→ **Task requirements**: Look through the data below, and copy each line that carries the word "complex".

[Saved data entries]
--- START ---

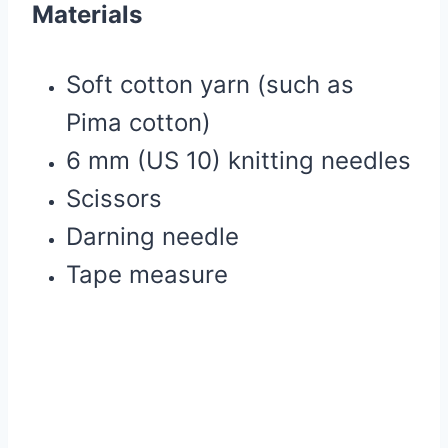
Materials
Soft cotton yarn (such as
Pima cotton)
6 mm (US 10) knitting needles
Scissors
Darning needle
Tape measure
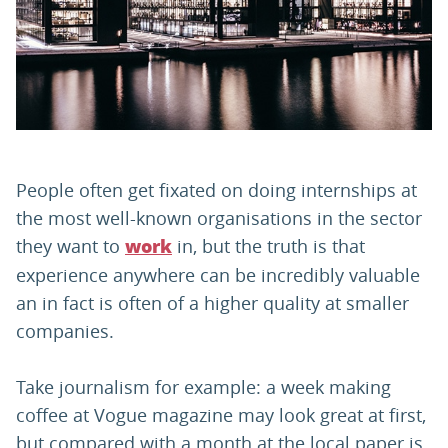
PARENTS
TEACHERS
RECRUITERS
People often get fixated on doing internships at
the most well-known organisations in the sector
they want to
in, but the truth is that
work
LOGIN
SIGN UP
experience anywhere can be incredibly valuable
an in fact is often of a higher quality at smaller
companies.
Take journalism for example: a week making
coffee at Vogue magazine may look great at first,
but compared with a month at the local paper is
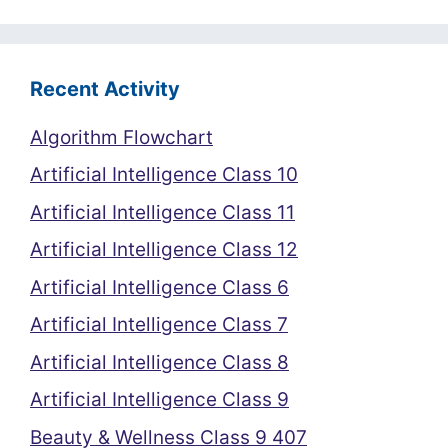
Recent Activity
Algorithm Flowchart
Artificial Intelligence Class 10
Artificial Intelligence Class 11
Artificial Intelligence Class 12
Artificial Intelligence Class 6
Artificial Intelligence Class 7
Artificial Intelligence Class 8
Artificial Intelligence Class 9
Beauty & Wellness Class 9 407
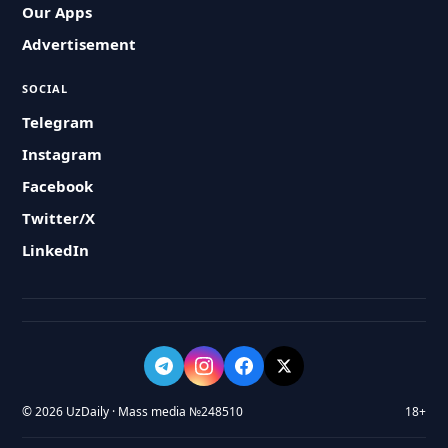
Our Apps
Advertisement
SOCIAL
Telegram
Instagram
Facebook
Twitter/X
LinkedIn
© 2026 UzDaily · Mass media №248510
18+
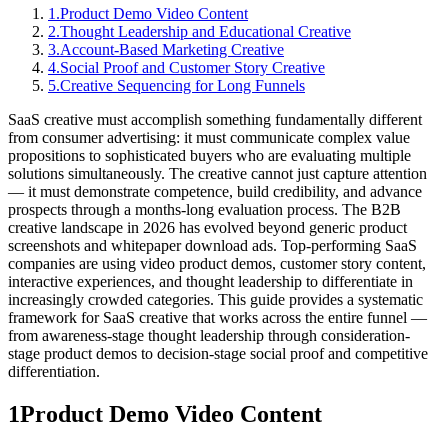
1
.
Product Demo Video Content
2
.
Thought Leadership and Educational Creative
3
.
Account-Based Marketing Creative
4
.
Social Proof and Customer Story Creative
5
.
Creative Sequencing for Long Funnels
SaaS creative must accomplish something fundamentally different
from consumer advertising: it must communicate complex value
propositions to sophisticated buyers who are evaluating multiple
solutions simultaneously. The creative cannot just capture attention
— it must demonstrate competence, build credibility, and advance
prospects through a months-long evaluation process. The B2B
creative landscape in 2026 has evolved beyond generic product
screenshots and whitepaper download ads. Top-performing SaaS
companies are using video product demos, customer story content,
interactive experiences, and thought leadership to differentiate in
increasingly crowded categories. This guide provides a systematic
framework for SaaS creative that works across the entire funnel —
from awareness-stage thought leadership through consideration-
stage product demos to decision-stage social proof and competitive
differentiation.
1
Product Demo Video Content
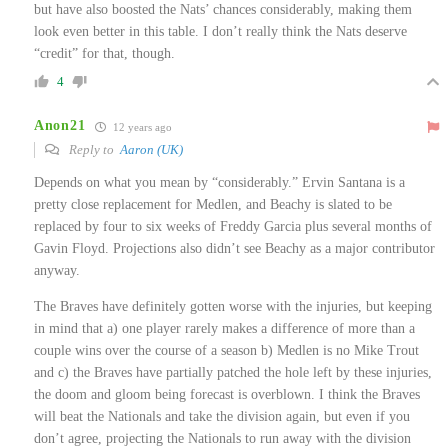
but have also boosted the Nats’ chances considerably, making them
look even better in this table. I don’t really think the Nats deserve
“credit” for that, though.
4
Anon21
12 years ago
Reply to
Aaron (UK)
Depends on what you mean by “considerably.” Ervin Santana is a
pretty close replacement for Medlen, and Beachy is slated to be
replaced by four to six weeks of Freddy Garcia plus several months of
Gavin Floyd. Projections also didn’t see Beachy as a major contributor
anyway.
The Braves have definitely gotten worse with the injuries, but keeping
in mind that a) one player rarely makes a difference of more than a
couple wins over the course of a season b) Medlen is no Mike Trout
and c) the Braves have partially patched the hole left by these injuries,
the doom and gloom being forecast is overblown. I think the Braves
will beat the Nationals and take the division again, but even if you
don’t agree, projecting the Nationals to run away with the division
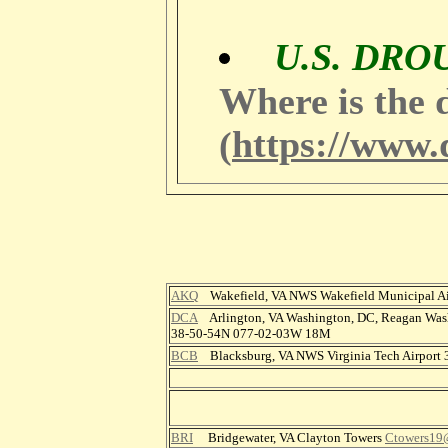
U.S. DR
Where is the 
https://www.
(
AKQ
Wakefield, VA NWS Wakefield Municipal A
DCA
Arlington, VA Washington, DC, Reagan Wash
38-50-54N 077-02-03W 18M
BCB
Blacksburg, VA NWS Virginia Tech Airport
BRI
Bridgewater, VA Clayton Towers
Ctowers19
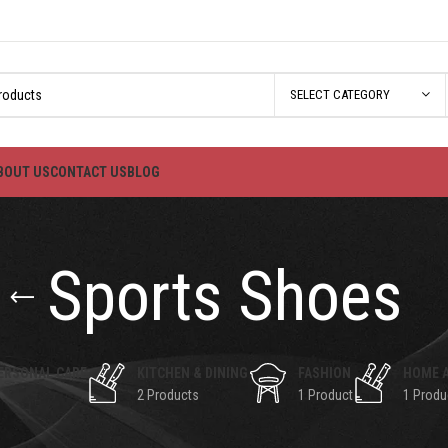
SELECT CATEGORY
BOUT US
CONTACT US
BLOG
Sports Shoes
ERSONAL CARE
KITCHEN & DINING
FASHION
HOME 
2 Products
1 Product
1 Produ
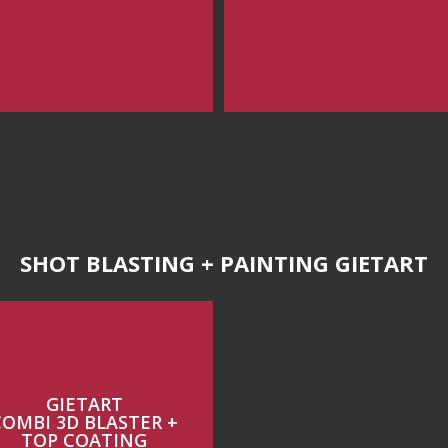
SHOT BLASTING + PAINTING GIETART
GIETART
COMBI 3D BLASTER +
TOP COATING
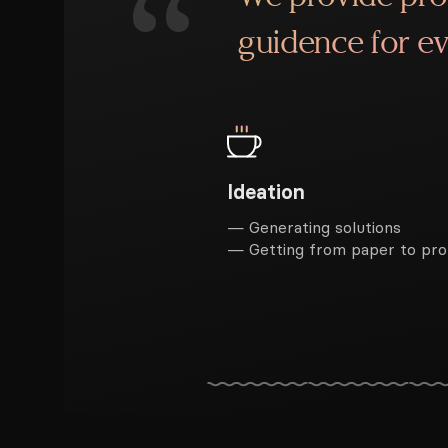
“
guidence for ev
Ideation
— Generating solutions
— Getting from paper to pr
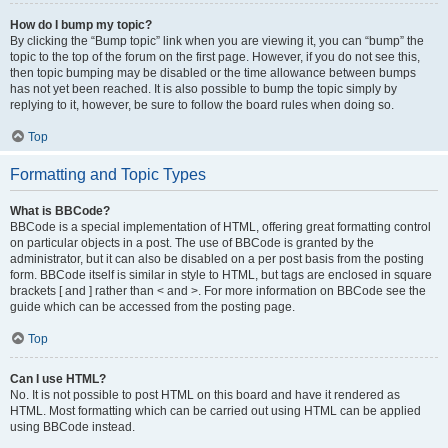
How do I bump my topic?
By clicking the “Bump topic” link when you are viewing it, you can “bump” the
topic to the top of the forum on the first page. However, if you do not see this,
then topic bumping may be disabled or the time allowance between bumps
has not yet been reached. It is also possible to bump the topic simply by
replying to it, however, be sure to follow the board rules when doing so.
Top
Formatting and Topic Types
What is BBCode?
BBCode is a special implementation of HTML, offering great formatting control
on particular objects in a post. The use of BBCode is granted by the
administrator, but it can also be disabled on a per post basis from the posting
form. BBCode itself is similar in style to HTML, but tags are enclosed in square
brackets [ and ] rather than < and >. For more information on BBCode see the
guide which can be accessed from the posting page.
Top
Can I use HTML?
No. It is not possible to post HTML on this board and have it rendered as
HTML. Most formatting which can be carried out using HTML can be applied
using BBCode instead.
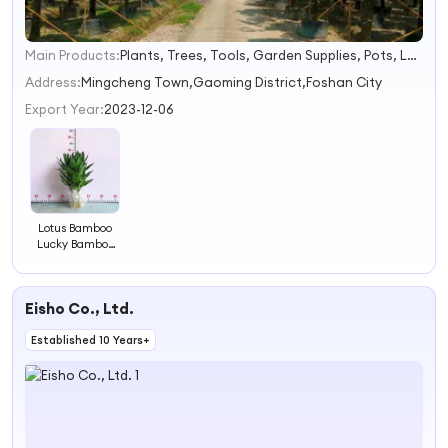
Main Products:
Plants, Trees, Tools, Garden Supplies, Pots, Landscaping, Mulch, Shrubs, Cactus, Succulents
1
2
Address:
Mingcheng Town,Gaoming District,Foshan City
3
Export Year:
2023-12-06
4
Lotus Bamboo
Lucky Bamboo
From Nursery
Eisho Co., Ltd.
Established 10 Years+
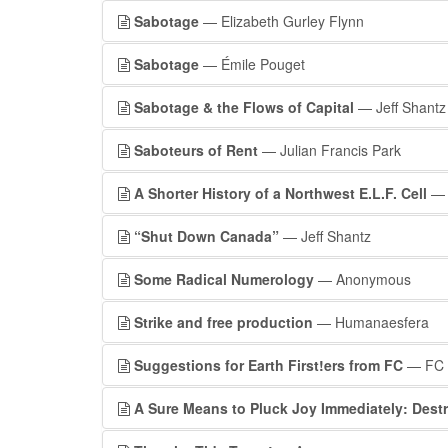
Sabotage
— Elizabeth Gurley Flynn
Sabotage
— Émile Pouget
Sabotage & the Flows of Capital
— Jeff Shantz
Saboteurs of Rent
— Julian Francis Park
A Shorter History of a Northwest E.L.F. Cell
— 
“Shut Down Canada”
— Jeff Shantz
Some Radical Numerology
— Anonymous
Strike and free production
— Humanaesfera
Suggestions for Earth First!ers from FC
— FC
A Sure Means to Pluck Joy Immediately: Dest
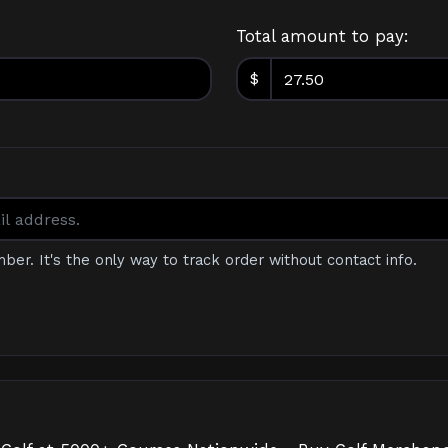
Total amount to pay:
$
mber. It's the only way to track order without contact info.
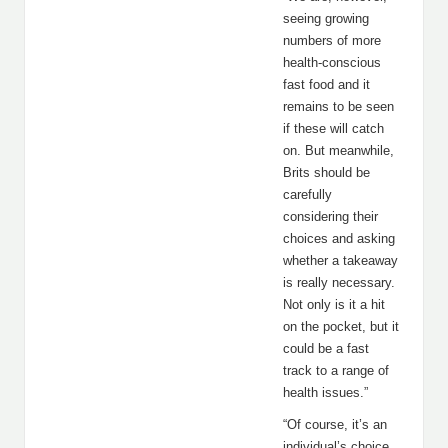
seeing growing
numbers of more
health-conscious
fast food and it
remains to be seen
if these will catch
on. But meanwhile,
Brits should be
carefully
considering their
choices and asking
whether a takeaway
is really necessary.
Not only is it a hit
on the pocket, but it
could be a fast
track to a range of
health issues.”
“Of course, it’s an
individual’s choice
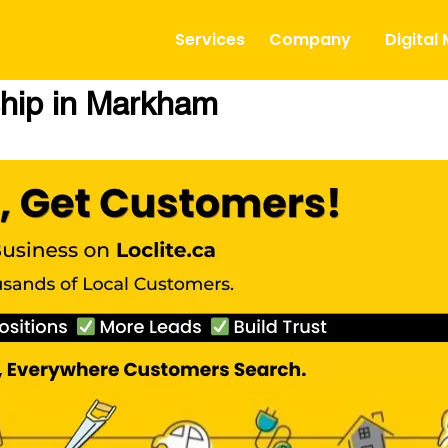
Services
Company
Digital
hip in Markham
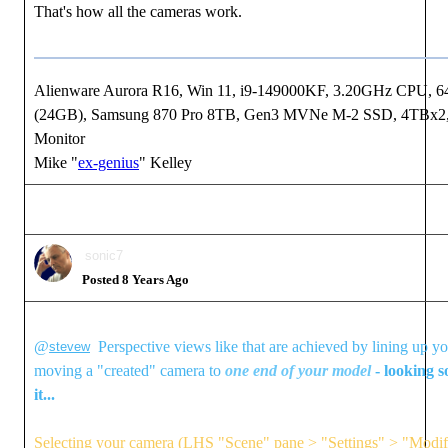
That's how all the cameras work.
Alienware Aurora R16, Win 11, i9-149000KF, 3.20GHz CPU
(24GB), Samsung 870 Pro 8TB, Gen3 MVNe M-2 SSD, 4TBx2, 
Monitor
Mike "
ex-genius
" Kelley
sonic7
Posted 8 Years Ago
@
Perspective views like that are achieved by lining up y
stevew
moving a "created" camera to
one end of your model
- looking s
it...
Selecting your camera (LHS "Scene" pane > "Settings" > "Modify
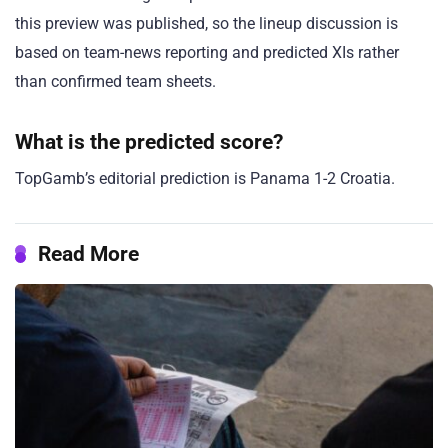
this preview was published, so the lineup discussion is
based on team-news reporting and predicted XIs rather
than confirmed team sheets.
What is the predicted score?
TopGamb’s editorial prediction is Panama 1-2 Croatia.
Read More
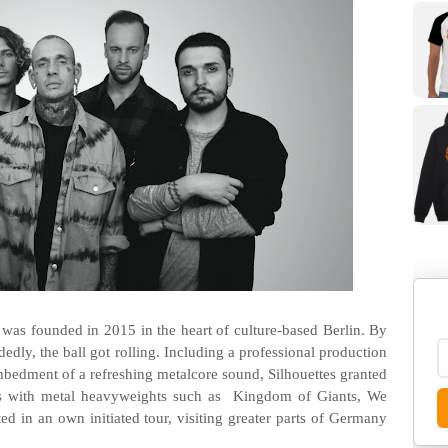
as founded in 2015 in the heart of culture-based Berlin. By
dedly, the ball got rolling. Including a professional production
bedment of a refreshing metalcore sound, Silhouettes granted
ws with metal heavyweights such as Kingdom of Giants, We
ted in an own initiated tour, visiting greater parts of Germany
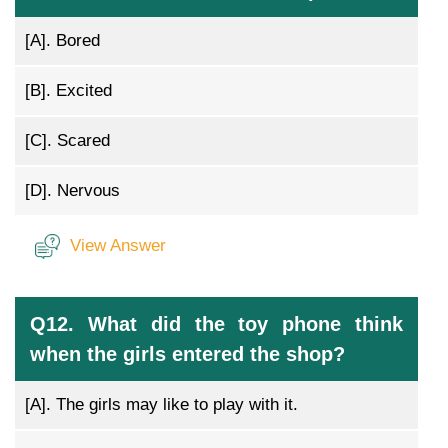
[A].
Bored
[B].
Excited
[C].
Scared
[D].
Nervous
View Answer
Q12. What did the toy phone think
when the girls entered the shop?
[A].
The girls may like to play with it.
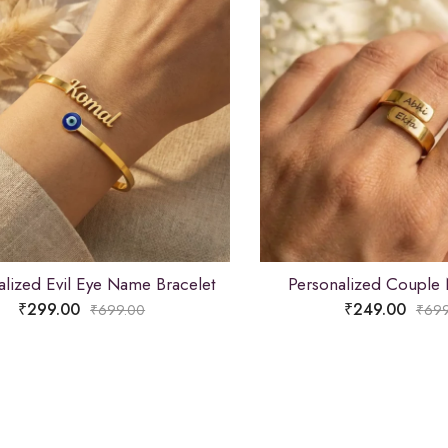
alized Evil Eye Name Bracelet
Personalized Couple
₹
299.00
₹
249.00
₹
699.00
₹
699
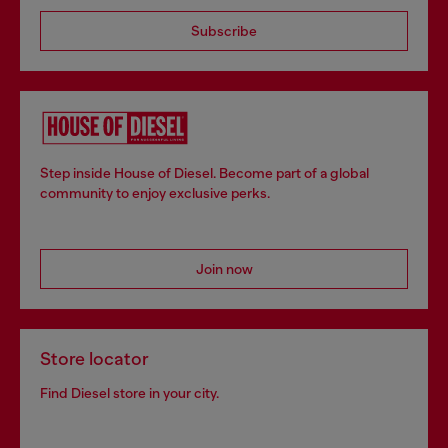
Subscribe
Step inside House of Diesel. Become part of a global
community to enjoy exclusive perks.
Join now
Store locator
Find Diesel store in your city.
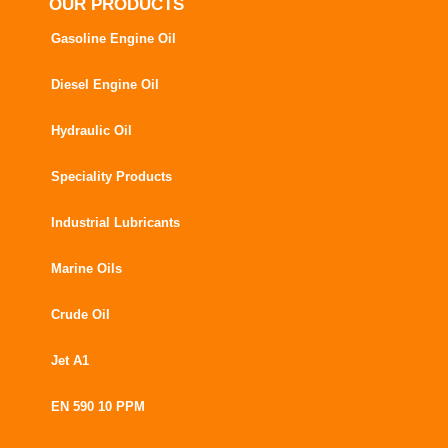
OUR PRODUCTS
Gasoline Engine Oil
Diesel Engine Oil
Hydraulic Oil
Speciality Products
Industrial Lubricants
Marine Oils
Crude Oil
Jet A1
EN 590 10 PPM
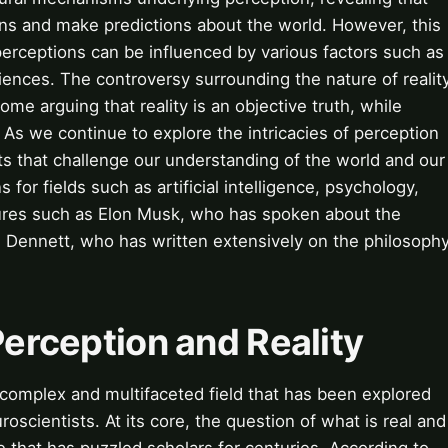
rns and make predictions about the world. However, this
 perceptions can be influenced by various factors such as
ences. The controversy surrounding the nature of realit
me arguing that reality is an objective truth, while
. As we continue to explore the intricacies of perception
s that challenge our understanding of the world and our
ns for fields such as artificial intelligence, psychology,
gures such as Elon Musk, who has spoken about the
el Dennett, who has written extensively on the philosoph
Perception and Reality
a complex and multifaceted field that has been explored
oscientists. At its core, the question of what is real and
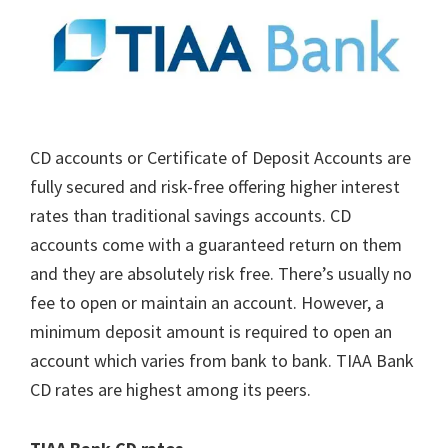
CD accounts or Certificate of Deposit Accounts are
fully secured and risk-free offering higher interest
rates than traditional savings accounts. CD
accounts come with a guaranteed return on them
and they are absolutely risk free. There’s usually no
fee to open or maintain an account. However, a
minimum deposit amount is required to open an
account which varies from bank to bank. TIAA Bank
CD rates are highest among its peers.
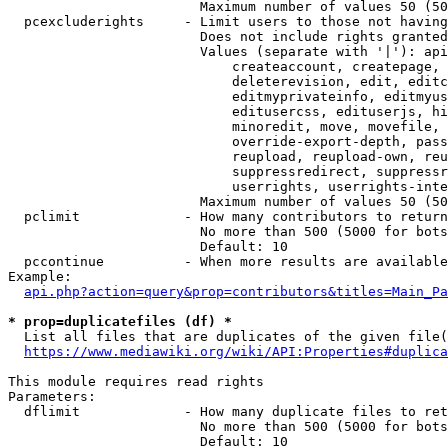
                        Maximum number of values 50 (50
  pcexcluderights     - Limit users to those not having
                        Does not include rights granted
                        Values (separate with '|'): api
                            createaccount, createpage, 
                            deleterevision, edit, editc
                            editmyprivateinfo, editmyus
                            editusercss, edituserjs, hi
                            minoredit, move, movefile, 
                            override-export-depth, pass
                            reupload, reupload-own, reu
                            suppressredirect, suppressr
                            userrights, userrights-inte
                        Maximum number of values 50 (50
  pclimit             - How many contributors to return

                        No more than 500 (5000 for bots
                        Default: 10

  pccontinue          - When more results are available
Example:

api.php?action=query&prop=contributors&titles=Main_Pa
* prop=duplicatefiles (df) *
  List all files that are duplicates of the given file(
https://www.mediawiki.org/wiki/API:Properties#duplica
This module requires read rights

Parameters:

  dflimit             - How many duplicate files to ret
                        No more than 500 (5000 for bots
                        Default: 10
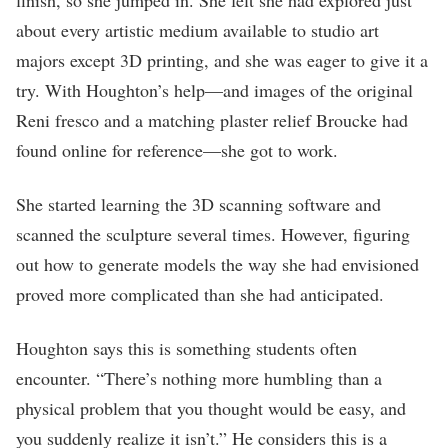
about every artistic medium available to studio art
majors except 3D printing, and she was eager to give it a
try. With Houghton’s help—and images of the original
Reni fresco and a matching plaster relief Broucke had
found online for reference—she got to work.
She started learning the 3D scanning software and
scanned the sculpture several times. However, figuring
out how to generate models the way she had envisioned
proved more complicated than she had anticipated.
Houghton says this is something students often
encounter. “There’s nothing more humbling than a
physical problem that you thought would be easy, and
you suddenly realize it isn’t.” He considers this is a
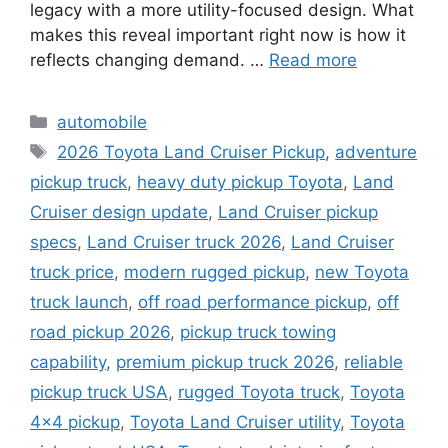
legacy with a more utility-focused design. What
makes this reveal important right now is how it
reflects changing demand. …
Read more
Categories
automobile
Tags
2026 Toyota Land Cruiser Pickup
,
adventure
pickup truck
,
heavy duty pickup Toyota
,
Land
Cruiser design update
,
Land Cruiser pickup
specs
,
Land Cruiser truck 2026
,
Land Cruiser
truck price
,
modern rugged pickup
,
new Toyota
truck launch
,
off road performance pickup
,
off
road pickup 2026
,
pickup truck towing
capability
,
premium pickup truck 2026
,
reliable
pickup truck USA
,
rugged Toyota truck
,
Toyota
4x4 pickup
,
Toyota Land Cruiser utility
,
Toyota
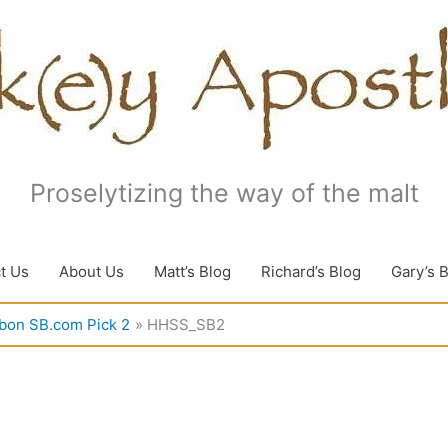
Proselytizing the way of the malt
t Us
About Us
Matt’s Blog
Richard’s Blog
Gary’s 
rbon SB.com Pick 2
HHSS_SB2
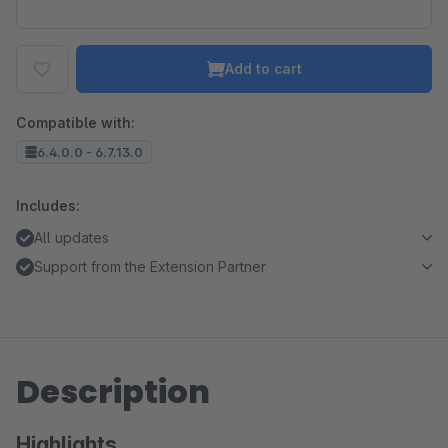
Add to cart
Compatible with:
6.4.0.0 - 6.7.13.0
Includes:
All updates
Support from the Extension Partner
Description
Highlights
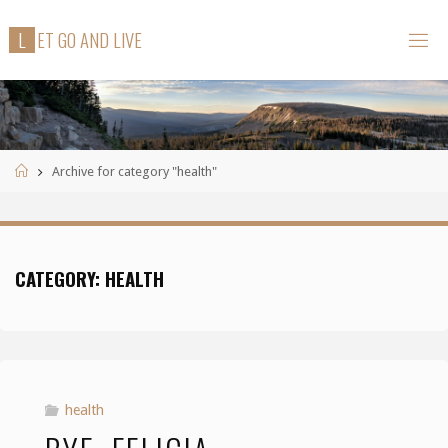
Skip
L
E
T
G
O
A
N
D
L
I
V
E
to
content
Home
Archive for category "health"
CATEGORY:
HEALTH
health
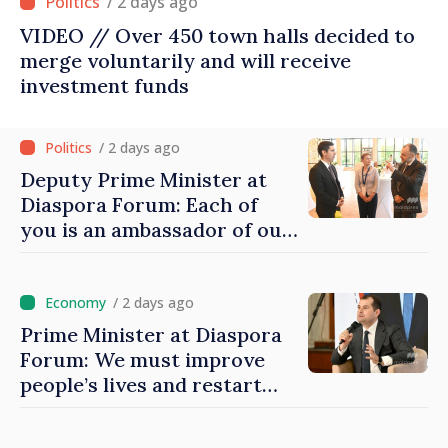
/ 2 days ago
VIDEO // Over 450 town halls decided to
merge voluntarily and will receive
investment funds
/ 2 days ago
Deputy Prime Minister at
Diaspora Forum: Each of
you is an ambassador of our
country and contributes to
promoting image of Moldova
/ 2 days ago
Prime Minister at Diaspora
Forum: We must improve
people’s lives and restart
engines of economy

--- END ---

→ **Solution for this exercise**:
from consumer advertising: it must communicate complex value
a complex and multifaceted field that has been explored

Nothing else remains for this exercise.